User: Is Robert online?
LCI: Robert Armes is offline.
User: Notify me when he is available.
// LCI Monitoring chat status of Robert Armes. //
User: Delete the message from Bill.
// LCI Selects the message.//
LCI : Are you sure?
User: Yes.
// LCI Deletes the message. //
LCI: Excuse me?
User: What is it?
LCI: You have one new message.
User: Who is it from?
LCI: The message is from Julie Alweis.
User: What is it about?
LCI: The subject of the message is expense report.
User: File this in my management folder.
// The message disappears from the inbox //
LCI: Excuse me?
User: Go ahead.
LCI: IBM has reached the limit of 93, trading at 93.06.
User: Tell me when IBM reaches ninety three and a half.
// LCI Monitoring IBM for a limit of 93.5. //
User: What is ninety three times one hundred twenty?

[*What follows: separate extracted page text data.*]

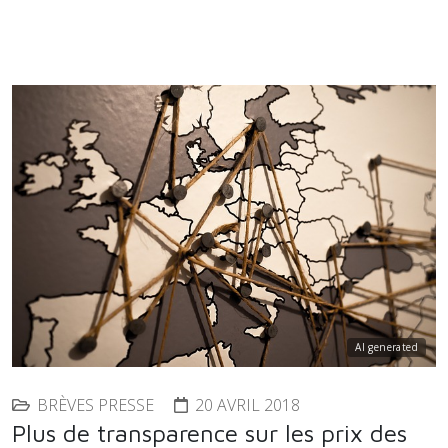
AI generated
BRÈVES PRESSE
20 AVRIL 2018
Plus de transparence sur les prix des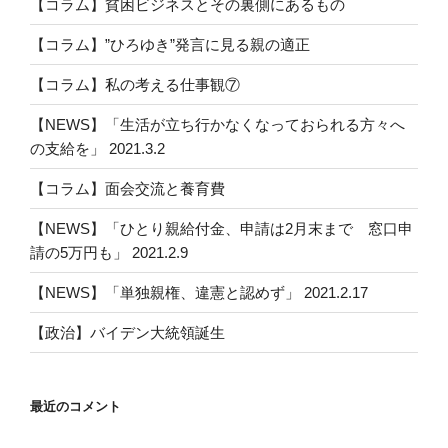
【コラム】貧困ビジネスとその裏側にあるもの
ョ
ン
【コラム】”ひろゆき”発言に見る親の適正
【コラム】私の考える仕事観⑦
【NEWS】「生活が立ち行かなくなっておられる方々へ
の支給を」 2021.3.2
【コラム】面会交流と養育費
【NEWS】「ひとり親給付金、申請は2月末まで 窓口申
請の5万円も」 2021.2.9
【NEWS】「単独親権、違憲と認めず」 2021.2.17
【政治】バイデン大統領誕生
最近のコメント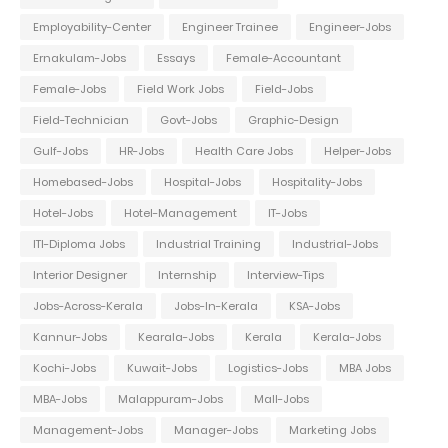
Employability-Center
Engineer Trainee
Engineer-Jobs
Ernakulam-Jobs
Essays
Female-Accountant
Female-Jobs
Field Work Jobs
Field-Jobs
Field-Technician
Govt-Jobs
Graphic-Design
Gulf-Jobs
HR-Jobs
Health Care Jobs
Helper-Jobs
Homebased-Jobs
Hospital-Jobs
Hospitality-Jobs
Hotel-Jobs
Hotel-Management
IT-Jobs
ITI-Diploma Jobs
Industrial Training
Industrial-Jobs
Interior Designer
Internship
Interview-Tips
Jobs-Across-Kerala
Jobs-In-Kerala
KSA-Jobs
Kannur-Jobs
Kearala-Jobs
Kerala
Kerala-Jobs
Kochi-Jobs
Kuwait-Jobs
Logistics-Jobs
MBA Jobs
MBA-Jobs
Malappuram-Jobs
Mall-Jobs
Management-Jobs
Manager-Jobs
Marketing Jobs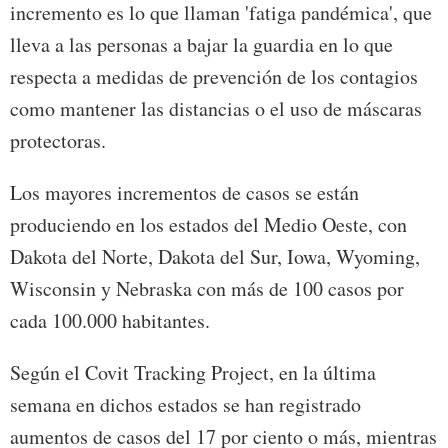
incremento es lo que llaman 'fatiga pandémica', que
lleva a las personas a bajar la guardia en lo que
respecta a medidas de prevención de los contagios
como mantener las distancias o el uso de máscaras
protectoras.
Los mayores incrementos de casos se están
produciendo en los estados del Medio Oeste, con
Dakota del Norte, Dakota del Sur, Iowa, Wyoming,
Wisconsin y Nebraska con más de 100 casos por
cada 100.000 habitantes.
Según el Covit Tracking Project, en la última
semana en dichos estados se han registrado
aumentos de casos del 17 por ciento o más, mientras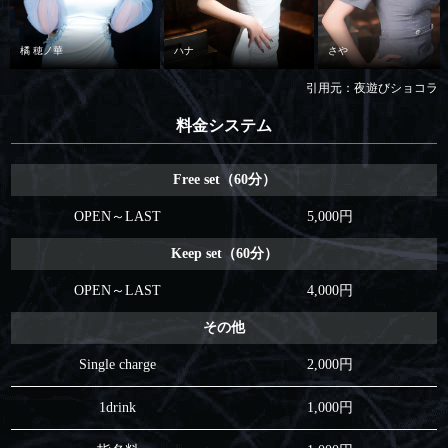
橘 穂ノ華
ハナ
さや
引用元：夜遊びショコラ
料金システム
Free set（60分）
OPEN～LAST
5,000円
Keep set（60分）
OPEN～LAST
4,000円
その他
Single charge
2,000円
1drink
1,000円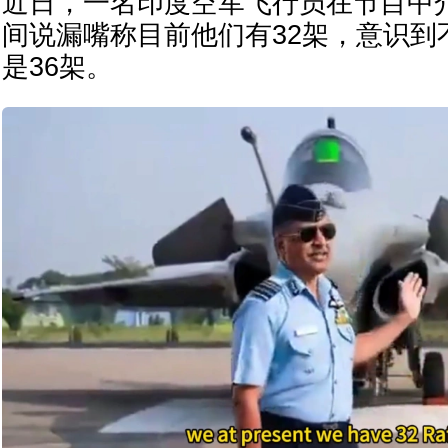
近日，一名印度空军飞行员在节目中介
间说漏嘴称目前他们有32架，意识到
是36架。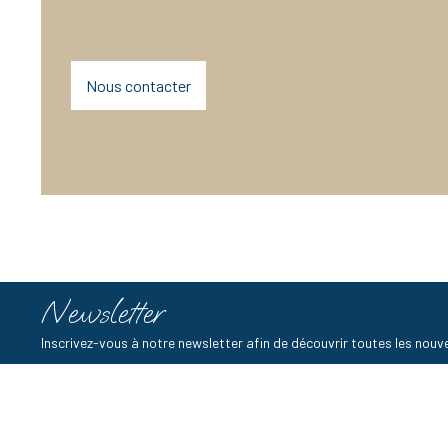
Nous contacter
Newsletter
Inscrivez-vous à notre newsletter afin de découvrir toutes les no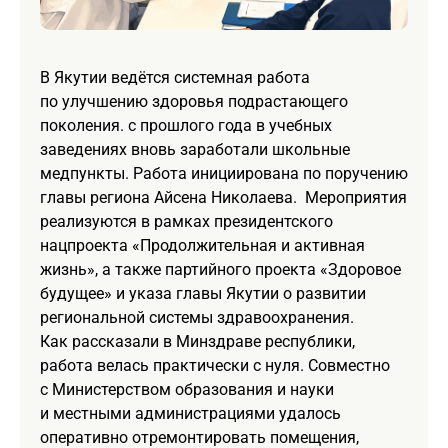
В Якутии ведётся системная работа
по улучшению здоровья подрастающего
поколения. с прошлого года в учебных
заведениях вновь заработали школьные
медпункты. Работа инициирована по поручению
главы региона Айсена Николаева. Мероприятия
реализуются в рамках президентского
нацпроекта «Продолжительная и активная
жизнь», а также партийного проекта «Здоровое
будущее» и указа главы Якутии о развитии
региональной системы здравоохранения.
Как рассказали в Минздраве республики,
работа велась практически с нуля. Совместно
с Министерством образования и науки
и местными администрациями удалось
оперативно отремонтировать помещения,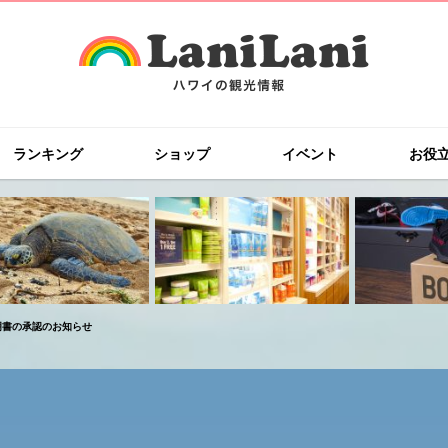
ランキング
ショップ
イベント
お役
明書の承認のお知らせ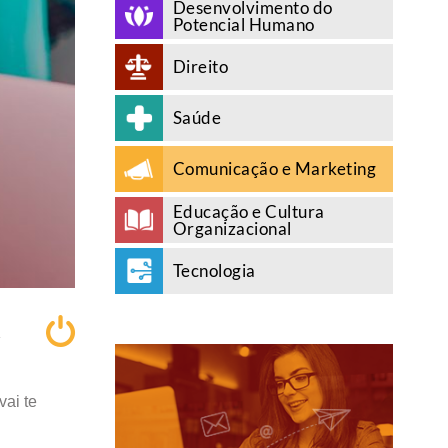
Desenvolvimento do
Potencial Humano
Direito
Saúde
Comunicação e Marketing
Educação e Cultura
Organizacional
Tecnologia
A
vai te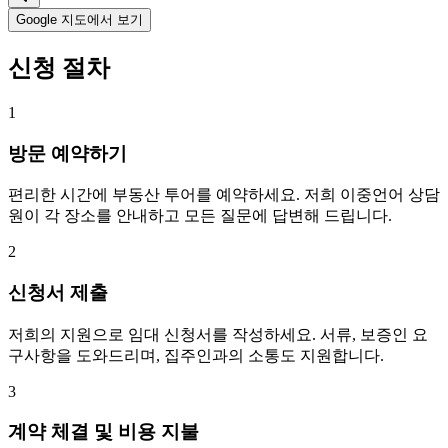
Google 지도에서 보기
신청 절차
1
방문 예약하기
편리한 시간에 부동산 투어를 예약하세요. 저희 이중언어 상담
원이 각 장소를 안내하고 모든 질문에 답변해 드립니다.
2
신청서 제출
저희의 지원으로 임대 신청서를 작성하세요. 서류, 보증인 요
구사항을 도와드리며, 집주인과의 소통도 지원합니다.
3
계약 체결 및 비용 지불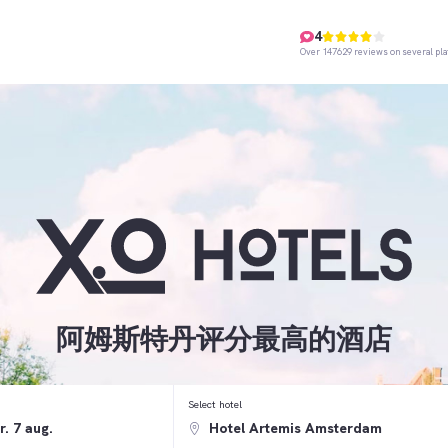
4
Over 147629 reviews on several pl
阿姆斯特丹评分最高的酒店
Select hotel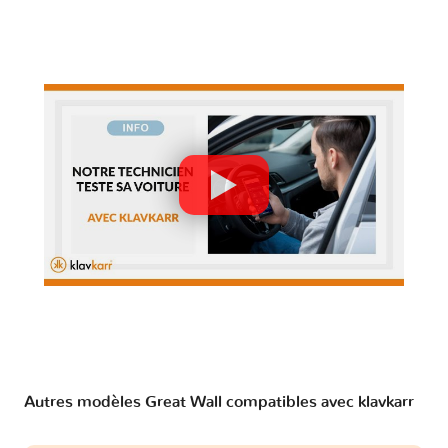
Autres modèles Great Wall compatibles avec klavkarr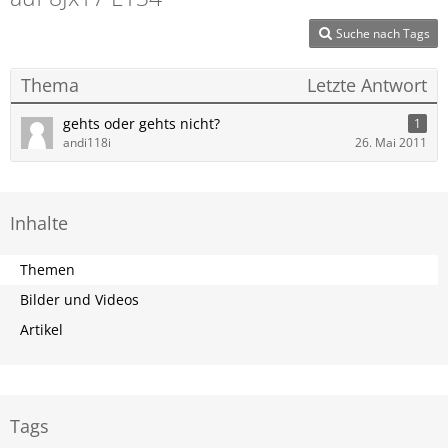
Suche nach Tags
Thema
Letzte Antwort
gehts oder gehts nicht?
1
andi118i
26. Mai 2011
Inhalte
Themen
Bilder und Videos
Artikel
Tags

LCI: 93 times 120 is 11,160.
User: Thanks.
LCI: You’re welcome!
The understanding of advanced natural language is still in its infancy. At present, Siri and Amazon Echo will provide a web search when they start to deal with problems, and will not directly answer your questions, but advanced natural language understanding can understand what you say, and answer you directly.